- WHAT THIS TASK INVOLVES
All of the data must be output without alteration.

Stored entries
++++
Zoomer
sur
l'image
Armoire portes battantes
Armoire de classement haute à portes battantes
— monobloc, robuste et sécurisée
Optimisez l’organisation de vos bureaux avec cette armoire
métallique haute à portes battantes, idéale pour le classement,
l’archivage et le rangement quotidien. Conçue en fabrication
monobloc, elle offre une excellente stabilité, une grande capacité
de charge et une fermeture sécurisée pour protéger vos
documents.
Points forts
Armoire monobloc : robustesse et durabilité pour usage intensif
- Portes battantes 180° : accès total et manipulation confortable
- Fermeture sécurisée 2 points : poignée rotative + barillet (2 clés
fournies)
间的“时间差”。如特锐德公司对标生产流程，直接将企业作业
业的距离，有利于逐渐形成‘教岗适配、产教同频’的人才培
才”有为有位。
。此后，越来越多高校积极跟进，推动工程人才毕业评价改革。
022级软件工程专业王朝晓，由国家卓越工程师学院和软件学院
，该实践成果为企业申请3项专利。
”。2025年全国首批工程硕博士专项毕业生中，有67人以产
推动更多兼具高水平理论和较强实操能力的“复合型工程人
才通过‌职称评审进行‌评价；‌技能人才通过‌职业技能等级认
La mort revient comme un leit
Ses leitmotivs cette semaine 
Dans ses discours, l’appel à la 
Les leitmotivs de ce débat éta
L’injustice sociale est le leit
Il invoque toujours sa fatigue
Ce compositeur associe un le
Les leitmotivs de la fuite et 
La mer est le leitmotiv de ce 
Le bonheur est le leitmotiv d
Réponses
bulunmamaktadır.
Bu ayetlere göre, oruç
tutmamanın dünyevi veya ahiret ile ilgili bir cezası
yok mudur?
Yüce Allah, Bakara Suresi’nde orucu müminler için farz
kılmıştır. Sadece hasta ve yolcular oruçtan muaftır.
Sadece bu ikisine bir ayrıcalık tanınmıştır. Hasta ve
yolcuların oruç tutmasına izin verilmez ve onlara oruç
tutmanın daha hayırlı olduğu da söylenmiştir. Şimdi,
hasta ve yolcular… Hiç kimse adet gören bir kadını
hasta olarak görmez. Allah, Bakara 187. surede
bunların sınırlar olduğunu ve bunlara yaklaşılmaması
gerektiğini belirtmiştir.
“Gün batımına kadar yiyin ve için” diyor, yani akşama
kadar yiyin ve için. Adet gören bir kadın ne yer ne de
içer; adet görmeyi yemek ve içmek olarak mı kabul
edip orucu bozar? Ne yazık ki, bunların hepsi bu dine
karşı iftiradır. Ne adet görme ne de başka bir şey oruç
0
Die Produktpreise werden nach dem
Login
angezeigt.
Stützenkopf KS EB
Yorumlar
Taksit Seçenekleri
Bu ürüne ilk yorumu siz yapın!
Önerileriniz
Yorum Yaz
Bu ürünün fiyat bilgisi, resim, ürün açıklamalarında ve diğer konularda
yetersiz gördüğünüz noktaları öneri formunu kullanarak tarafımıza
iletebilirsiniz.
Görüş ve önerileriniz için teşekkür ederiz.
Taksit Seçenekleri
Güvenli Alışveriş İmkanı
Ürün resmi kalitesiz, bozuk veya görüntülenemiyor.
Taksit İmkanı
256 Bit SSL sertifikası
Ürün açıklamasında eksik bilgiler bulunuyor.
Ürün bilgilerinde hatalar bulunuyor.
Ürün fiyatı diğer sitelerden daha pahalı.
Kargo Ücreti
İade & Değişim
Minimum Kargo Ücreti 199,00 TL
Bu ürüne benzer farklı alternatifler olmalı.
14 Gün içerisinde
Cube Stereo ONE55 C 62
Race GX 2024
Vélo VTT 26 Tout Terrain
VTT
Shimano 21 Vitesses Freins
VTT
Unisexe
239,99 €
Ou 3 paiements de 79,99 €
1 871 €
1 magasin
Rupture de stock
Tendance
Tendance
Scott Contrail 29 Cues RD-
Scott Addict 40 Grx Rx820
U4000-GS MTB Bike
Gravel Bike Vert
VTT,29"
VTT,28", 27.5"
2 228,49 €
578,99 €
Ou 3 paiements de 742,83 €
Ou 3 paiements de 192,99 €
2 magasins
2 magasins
++++
- WRITTEN REPLY
Zoomer
sur
l'image
Armoire portes battantes
Armoire de classement haute à portes battantes
— monobloc, robuste et sécurisée
Optimisez l’organisation de vos bureaux avec cette armoire
métallique haute à portes battantes, idéale pour le classement,
l’archivage et le rangement quotidien. Conçue en fabrication
monobloc, elle offre une excellente stabilité, une grande capacité
de charge et une fermeture sécurisée pour protéger vos
documents.
Points forts
Armoire monobloc : robustesse et durabilité pour usage intensif
- Portes battantes 180° : accès total et manipulation confortable
- Fermeture sécurisée 2 points : poignée rotative + barillet (2 clés
fournies)
间的“时间差”。如特锐德公司对标生产流程，直接将企业作业
业的距离，有利于逐渐形成‘教岗适配、产教同频’的人才培
才”有为有位。
。此后，越来越多高校积极跟进，推动工程人才毕业评价改革。
022级软件工程专业王朝晓，由国家卓越工程师学院和软件学院
，该实践成果为企业申请3项专利。
”。2025年全国首批工程硕博士专项毕业生中，有67人以产
推动更多兼具高水平理论和较强实操能力的“复合型工程人
才通过‌职称评审进行‌评价；‌技能人才通过‌职业技能等级认
La mort revient comme un leit
Ses leitmotivs cette semaine 
Dans ses discours, l’appel à la 
Les leitmotivs de ce débat éta
L’injustice sociale est le leit
Il invoque toujours sa fatigue
Ce compositeur associe un le
Les leitmotivs de la fuite et 
La mer est le leitmotiv de ce 
Le bonheur est le leitmotiv d
Réponses
bulunmamaktadır.
Bu ayetlere göre, oruç
tutmamanın dünyevi veya ahiret ile ilgili bir cezası
yok mudur?
Yüce Allah, Bakara Suresi’nde orucu müminler için farz
kılmıştır. Sadece hasta ve yolcular oruçtan muaftır.
Sadece bu ikisine bir ayrıcalık tanınmıştır. Hasta ve
yolcuların oruç tutmasına izin verilmez ve onlara oruç
tutmanın daha hayırlı olduğu da söylenmiştir. Şimdi,
hasta ve yolcular… Hiç kimse adet gören bir kadını
hasta olarak görmez. Allah, Bakara 187. surede
bunların sınırlar olduğunu ve bunlara yaklaşılmaması
gerektiğini belirtmiştir.
“Gün batımına kadar yiyin ve için” diyor, yani akşama
kadar yiyin ve için. Adet gören bir kadın ne yer ne de
içer; adet görmeyi yemek ve içmek olarak mı kabul
edip orucu bozar? Ne yazık ki, bunların hepsi bu dine
karşı iftiradır. Ne adet görme ne de başka bir şey oruç
0
Die Produktpreise werden nach dem
Login
angezeigt.
Stützenkopf KS EB
Yorumlar
Taksit Seçenekleri
Bu ürüne ilk yorumu siz yapın!
Önerileriniz
Yorum Yaz
Bu ürünün fiyat bilgisi, resim, ürün açıklamalarında ve diğer konularda
yetersiz gördüğünüz noktaları öneri formunu kullanarak tarafımıza
iletebilirsiniz.
Görüş ve önerileriniz için teşekkür ederiz.
Taksit Seçenekleri
Güvenli Alışveriş İmkanı
Ürün resmi kalitesiz, bozuk veya görüntülenemiyor.
Taksit İmkanı
256 Bit SSL sertifikası
Ürün açıklamasında eksik bilgiler bulunuyor.
Ürün bilgilerinde hatalar bulunuyor.
Ürün fiyatı diğer sitelerden daha pahalı.
Kargo Ücreti
İade & Değişim
Minimum Kargo Ücreti 199,00 TL
Bu ürüne benzer farklı alternatifler olmalı.
14 Gün içerisinde
Cube Stereo ONE55 C 62
Race GX 2024
Vélo VTT 26 Tout Terrain
VTT
Shimano 21 Vitesses Freins
VTT
Unisexe
239,99 €
Ou 3 paiements de 79,99 €
1 871 €
1 magasin
Rupture de stock
Tendance
Tendance
Scott Contrail 29 Cues RD-
Scott Addict 40 Grx Rx820
U4000-GS MTB Bike
Gravel Bike Vert
VTT,29"
VTT,28", 27.5"
2 228,49 €
578,99 €
Ou 3 paiements de 742,83 €
Ou 3 paiements de 192,99 €
2 magasins
2 magasins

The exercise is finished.